Stocamine, ou la bombe à retardement alsacienne

 

… qui pourrait nous faire éviter la bombe à retardement haut-marno-meusienne s’il en était pris acte !

 

Ah Stocamine… LE centre souterrain de déchets chimiques de référence pendant longtemps, mis en avant par les pro-enfouissement des déchets radioactifs, promis comme réversible aux habitant-es à l'époque... et devenu soudainement tabou pour les pro-Cigéo car depuis un incendie en profondeur en 2002 (bye-bye la réversibilité) ces déchets ultimes menacent de contaminer la plus grande nappe phréatique d'Europe.

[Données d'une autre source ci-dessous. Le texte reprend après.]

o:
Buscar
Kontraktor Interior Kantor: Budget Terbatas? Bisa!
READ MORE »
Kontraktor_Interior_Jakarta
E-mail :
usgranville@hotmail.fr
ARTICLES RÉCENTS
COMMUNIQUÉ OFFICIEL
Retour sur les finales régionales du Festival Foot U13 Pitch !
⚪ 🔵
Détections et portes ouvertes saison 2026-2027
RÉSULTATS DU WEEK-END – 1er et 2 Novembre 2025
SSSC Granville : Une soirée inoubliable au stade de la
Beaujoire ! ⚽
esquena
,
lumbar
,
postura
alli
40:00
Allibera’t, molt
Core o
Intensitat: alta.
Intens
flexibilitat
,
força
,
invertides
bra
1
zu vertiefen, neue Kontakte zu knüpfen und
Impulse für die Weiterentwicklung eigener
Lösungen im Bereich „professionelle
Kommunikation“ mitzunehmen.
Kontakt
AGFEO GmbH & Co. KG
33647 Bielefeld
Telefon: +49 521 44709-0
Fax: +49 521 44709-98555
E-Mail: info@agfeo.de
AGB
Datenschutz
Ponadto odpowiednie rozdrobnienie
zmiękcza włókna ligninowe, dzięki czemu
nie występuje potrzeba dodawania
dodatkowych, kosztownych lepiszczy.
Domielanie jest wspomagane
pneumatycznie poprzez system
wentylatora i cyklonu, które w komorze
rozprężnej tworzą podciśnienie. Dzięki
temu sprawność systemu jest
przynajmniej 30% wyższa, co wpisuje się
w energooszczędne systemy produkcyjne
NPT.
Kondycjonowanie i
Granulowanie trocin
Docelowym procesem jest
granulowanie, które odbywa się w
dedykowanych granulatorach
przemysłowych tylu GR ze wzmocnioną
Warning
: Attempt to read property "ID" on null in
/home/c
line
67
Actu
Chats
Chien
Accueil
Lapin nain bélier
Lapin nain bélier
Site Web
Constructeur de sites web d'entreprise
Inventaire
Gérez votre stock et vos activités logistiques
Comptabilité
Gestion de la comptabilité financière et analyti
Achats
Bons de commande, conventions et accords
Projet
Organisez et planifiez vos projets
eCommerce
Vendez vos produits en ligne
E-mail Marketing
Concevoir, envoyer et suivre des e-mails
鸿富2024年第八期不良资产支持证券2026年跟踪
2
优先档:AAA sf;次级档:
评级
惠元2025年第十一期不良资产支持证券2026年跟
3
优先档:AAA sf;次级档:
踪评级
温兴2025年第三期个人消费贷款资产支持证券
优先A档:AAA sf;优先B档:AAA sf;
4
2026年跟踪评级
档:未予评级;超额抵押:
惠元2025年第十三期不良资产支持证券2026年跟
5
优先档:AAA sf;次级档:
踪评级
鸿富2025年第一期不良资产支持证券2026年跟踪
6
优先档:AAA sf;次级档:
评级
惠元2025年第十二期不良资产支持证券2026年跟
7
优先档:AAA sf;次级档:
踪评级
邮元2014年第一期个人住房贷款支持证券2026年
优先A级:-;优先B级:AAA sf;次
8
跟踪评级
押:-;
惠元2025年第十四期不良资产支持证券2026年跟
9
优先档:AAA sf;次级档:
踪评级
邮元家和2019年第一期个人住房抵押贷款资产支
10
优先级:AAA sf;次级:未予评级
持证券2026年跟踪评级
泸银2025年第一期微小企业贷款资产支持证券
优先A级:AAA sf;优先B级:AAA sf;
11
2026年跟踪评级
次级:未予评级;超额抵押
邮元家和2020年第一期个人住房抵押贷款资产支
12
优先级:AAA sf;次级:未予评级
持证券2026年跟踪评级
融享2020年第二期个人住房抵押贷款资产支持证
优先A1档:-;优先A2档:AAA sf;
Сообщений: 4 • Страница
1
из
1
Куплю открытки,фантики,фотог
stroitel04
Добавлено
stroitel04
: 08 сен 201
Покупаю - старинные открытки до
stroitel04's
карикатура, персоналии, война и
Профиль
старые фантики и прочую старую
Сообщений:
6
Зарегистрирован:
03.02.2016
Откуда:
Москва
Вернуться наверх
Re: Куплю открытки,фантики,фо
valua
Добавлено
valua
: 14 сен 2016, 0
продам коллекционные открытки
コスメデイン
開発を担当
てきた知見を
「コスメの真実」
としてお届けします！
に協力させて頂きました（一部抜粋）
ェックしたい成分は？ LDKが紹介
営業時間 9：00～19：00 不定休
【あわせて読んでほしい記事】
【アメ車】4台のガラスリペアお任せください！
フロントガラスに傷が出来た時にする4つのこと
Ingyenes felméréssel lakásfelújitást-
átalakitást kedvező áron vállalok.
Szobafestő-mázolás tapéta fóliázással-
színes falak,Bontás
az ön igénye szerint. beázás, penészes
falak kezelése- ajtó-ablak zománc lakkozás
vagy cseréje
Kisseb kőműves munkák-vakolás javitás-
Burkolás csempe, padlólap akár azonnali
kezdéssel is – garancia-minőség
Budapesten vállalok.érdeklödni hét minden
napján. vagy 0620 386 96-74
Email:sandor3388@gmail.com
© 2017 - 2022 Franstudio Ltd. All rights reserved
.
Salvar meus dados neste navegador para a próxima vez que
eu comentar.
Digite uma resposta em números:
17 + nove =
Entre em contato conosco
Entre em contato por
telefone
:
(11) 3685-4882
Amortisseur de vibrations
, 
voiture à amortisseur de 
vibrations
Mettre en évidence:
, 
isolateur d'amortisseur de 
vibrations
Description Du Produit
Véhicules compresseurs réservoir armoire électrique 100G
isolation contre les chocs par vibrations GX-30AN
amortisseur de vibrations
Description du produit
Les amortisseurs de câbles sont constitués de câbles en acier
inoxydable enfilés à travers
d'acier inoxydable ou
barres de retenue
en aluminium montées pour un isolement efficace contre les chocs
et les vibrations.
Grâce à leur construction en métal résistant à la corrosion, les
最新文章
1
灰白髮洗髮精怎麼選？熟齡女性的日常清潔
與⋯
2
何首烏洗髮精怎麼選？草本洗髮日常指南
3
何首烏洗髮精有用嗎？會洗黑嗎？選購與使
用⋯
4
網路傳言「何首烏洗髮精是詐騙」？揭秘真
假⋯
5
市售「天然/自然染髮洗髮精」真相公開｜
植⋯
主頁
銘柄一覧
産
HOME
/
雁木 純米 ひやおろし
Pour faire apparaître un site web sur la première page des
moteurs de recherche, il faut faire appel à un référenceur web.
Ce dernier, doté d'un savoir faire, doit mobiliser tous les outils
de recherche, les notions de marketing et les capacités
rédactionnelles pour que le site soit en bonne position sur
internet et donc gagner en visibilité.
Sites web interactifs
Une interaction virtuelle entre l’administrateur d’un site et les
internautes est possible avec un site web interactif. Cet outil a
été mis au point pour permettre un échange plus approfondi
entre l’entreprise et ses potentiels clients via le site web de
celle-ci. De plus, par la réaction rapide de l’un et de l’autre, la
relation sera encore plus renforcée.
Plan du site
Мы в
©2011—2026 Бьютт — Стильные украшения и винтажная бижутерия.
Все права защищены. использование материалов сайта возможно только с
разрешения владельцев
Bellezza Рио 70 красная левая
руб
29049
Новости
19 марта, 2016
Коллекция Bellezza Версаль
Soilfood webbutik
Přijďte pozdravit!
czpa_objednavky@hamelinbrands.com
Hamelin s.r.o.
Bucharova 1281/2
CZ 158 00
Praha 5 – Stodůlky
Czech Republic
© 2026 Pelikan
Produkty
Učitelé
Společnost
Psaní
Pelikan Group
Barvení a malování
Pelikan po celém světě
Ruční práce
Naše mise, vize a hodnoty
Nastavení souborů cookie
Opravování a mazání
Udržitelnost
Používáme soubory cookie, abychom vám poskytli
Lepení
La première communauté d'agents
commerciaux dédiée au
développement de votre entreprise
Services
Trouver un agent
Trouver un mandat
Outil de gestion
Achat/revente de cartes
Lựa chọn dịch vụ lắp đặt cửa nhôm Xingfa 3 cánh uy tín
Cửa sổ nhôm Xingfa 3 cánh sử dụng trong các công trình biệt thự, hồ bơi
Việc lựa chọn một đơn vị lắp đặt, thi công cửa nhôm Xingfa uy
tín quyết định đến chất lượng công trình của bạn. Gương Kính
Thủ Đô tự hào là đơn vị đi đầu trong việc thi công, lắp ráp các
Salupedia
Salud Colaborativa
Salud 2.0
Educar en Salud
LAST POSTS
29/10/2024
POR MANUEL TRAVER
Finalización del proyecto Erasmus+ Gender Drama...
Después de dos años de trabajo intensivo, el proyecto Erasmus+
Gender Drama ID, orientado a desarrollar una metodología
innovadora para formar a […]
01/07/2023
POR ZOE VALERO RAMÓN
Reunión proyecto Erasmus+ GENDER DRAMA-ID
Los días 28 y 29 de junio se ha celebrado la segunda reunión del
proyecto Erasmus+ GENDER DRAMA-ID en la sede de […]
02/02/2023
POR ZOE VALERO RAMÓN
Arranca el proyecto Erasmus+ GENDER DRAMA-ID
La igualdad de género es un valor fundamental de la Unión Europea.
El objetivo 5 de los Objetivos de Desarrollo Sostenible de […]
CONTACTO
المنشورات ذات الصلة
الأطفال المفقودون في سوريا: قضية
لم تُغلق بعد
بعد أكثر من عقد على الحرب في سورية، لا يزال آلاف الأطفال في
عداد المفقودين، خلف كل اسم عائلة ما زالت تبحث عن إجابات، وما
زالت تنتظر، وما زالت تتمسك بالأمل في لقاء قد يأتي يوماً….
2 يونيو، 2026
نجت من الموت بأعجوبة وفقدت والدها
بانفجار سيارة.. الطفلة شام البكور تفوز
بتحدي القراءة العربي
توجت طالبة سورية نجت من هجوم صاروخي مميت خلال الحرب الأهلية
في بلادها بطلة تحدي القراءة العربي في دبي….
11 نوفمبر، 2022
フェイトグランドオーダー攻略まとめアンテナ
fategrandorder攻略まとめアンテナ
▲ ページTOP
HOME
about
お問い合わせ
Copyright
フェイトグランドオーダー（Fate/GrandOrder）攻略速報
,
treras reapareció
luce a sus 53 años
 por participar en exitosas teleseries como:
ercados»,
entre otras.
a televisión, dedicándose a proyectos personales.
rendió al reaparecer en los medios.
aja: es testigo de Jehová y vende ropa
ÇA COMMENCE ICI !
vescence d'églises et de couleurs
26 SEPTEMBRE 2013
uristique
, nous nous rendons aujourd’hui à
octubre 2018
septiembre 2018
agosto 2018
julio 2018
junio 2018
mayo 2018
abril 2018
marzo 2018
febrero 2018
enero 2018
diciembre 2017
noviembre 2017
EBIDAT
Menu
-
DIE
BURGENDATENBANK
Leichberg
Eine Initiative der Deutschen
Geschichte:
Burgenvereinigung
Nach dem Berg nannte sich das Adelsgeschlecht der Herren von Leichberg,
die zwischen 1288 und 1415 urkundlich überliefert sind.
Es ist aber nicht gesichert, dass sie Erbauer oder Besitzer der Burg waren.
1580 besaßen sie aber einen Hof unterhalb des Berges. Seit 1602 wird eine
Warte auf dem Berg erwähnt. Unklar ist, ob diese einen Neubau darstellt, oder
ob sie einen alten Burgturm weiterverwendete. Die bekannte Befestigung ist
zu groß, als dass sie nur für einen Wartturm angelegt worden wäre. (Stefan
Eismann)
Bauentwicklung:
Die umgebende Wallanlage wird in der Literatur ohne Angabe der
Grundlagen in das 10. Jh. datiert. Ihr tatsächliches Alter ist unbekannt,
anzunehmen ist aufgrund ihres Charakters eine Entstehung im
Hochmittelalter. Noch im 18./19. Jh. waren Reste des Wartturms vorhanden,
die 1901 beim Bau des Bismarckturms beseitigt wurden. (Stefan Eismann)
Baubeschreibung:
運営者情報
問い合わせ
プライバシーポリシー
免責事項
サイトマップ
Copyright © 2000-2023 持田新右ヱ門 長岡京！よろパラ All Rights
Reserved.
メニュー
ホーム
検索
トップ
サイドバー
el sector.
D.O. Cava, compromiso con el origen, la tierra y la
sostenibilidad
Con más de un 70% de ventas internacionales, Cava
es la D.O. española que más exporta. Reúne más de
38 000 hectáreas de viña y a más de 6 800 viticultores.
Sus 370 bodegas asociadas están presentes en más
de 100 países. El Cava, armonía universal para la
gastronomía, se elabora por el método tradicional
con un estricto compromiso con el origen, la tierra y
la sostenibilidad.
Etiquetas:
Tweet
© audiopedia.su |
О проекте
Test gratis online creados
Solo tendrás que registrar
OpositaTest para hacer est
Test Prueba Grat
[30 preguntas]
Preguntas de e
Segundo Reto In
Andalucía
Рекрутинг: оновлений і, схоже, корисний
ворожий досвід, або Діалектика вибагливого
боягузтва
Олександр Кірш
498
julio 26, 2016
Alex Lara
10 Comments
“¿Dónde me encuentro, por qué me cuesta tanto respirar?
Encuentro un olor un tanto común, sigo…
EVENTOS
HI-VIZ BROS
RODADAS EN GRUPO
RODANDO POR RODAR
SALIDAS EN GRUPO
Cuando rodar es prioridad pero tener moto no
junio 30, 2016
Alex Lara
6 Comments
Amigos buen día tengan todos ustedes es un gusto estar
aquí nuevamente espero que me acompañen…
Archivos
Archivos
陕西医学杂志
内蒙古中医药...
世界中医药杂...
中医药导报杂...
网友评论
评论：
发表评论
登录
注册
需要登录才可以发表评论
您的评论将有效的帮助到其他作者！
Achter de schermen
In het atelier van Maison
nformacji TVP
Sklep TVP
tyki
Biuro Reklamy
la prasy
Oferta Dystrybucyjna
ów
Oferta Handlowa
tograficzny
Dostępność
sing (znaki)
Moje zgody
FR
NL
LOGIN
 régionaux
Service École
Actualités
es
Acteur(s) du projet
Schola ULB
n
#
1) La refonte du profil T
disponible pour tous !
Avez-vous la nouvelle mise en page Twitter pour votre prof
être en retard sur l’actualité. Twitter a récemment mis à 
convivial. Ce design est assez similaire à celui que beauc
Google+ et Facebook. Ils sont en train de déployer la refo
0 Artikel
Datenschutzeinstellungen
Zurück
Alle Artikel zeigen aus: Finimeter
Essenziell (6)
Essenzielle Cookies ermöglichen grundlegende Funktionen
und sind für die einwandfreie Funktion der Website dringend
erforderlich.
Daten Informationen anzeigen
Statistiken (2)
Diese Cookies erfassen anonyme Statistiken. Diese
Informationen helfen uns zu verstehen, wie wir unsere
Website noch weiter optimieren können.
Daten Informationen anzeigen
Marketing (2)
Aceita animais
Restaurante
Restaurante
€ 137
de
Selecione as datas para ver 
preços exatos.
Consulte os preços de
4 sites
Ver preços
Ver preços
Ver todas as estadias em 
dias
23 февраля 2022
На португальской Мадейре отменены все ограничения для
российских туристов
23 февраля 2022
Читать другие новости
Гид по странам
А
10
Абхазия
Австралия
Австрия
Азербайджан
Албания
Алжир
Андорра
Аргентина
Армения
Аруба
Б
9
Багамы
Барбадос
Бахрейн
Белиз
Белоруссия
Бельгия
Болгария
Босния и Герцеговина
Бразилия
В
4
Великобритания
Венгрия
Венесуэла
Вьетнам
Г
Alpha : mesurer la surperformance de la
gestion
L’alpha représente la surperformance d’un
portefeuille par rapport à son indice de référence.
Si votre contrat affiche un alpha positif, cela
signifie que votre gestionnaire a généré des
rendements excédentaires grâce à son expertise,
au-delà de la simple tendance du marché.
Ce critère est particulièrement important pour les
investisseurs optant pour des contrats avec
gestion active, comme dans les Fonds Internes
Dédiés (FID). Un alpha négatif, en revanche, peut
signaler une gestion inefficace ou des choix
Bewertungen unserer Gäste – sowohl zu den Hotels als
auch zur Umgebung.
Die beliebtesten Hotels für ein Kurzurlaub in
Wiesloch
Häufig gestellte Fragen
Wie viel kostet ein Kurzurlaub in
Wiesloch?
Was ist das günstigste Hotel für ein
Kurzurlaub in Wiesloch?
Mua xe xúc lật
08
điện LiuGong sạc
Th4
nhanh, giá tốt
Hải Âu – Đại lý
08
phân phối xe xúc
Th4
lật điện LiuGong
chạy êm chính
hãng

Depuis 2017, l'Etat avait décidé de fermer à jamais le site et d’abandonner les déchets dans les sous-sols, mais un rapport parlementaire rédigé par trois députés du Bas-Rhin et du Haut-Rhin préconise l'extraction de ces déchets au nom du principe de précaution (le Monde : Stocamine, les députés éreintent le projet et pointent des risques considérables).

 

Pour la petite histoire (que l’on aime bien raconter !), Pierre Franck Chevet qui est à la tête de l’ASN… n’était autre que le Directeur de la DRIRE Alsace lorsque Stocamine a été autorisé (et la réversibilité et la sûreté du stockage garanties) !  

 

R.A.S ! Aucun développement économique prévu en Meuse et en Haute-Marne (excepté le nucléaire) !

 

Et il n’y a pas que nous pour le dire. Nous, nous le savions bien que radioactivité et attractivité ne faisaient pas bon ménage. Nous ne pouvons pas dire que les élus locaux nous aient apporté quelconque crédit à l’époque. Et pourtant, 19 ans après le décret d’autorisation du laboratoire de recherche, même ceux qui n’étaient pas hostiles à Cigéo (à condition que les promesses d’emploi et de développement soient honorées…) finissent par poser ce même constat.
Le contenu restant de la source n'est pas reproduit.